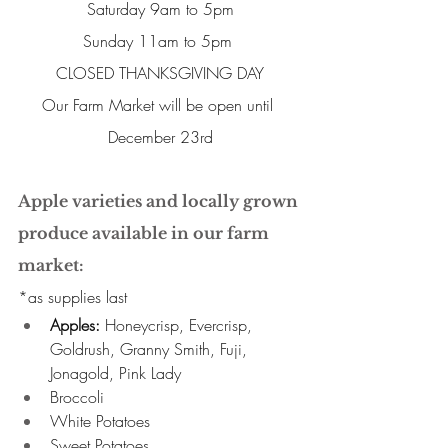
Saturday 9am to 5pm
Sunday 11am to 5pm 
CLOSED THANKSGIVING DAY
Our Farm Market will be open until 
December 23rd
Apple varieties and locally grown 
produce available in our farm 
market:
*as supplies last 
Apples:
 Honeycrisp, Evercrisp, 
Goldrush, Granny Smith, Fuji, 
Jonagold, Pink Lady 
Broccoli 
White Potatoes 
Sweet Potatoes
══════════
- YOUR ASSIGNMENT: If you see a picture in the listing, skip it while copying everything else exactly.

- SOLUTION FOR THIS EXERCISE:
Saturday 9am to 5pm
Sunday 11am to 5pm 
CLOSED THANKSGIVING DAY
Our Farm Market will be open until 
December 23rd
Apple varieties and locally grown 
produce available in our farm 
market:
*as supplies last 
Apples:
 Honeycrisp, Evercrisp, 
Goldrush, Granny Smith, Fuji, 
Jonagold, Pink Lady 
Broccoli 
White Potatoes 
Sweet Potatoes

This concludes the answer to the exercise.